Birmingham, West Midlands
My eye lids feel heavy as I have been sitting in front of my laptop for 7-hour straight to finish one of uni assignments, but my mind is still wandering around. Ooo and it’s been ages that I haven’t expressed my thoughts and feeling on this 21st century canvas, so let me just write anything inside my head and heart word by word, sentence by sentence.
I’ve been in a new home , a new country , a new continent for more than a month now (thanks to #Chevening). I’m at the other side of the world, in the land which was once called ‘Black Country’. Yes, I’m at Brum!
Compared to my previous living abroad experience in down-under (on my old posts), I found that I can adapt to everything here much easier. However, that doesn’t mean that I didn’t experience any shock. Honestly, I had pretty much rough days during my first week here.
The very first shock is that I walked a lot, probably million miles up-and-down the hills haha. When I first arrived here, I hadn’t find a long-term accommodation yet. I decided to find an off-campus housing because it’s cheaper than on-campus one. However, it turned out that it wasn’t as easy as I thought (eventually I got one, though!).
So, whilst I was still in Indonesia, I already booked AirBnB for three nights, and also a night in a backpacker hostel as my AirBnB was just ready a day after I arrived here. After around 16-hour flight from Indonesia, I decided to take a taxi from the airport to my hostel. Google says that it will cost around £25, but it was £35 :O. Arriving at the hostel, I directly walked for about 30 mins to a post office to collect a residential permit (a UK visa), but turned out that I went to the wrong post office. I also failed to activate a local SIM card, but with the little help from one of my roommates at the hostel, I eventually could activate it.
The second day, I moved to the AirBnB house and it turned out to be in a far-away land.
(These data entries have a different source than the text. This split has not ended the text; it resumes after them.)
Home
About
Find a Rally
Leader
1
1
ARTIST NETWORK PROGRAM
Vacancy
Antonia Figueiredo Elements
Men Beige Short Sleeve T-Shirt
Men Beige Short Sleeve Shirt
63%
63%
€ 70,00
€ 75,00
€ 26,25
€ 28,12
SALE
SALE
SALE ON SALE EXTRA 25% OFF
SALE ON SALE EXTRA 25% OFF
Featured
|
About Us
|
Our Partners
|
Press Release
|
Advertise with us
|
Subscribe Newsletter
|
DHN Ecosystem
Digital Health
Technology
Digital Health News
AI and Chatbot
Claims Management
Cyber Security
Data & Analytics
The tiredness was, however, offset by the hospitality of the hosts and the comfort of the house. Then I started contacting some landlords that advertised accommodations on a certain website. I visited a total of five houses, one was completely different from what shown on the web. Eventually, I got one after long walks and bus ride.
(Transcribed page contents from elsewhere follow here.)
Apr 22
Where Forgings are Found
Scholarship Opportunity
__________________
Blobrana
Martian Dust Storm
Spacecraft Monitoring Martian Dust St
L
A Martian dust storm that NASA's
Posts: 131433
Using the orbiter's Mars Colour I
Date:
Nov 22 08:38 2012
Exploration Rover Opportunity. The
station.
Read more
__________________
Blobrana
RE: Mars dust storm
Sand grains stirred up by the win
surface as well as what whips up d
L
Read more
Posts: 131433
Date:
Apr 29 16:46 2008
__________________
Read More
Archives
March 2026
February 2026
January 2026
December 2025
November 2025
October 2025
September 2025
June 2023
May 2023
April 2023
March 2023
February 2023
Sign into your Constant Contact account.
First week at the uni, I was pretty much grumpy about a number of things that I considered unnecessarily procedures, such as applying different types of cards for student ID, bus card and rail card; making an appointment to meet bank officer to open an account (normally have to wait a month, but fortunately I got it in days) and tapping a bus card to connector machines in certain bus stops to collect a credit that we’ve just topped up. However, now I’ve realised or considered those a part of the local culture, – or for security reason, if I may say. I start getting used to what is now being a Briton, particularly a Brummie 🙂
And I’m just falling in love with the hospitality of the locals. I’m falling in love with a local bypasser who didn’t mind to show me the way whilst he was on way to work, I’m falling in love with a lady and her mom who gave me their spare bus ticket so that I didn’t need to buy a ticket (I didn’t have exact changes to buy ticket), and I’m falling in love with a local kid who said his name is Two and he is james-year old!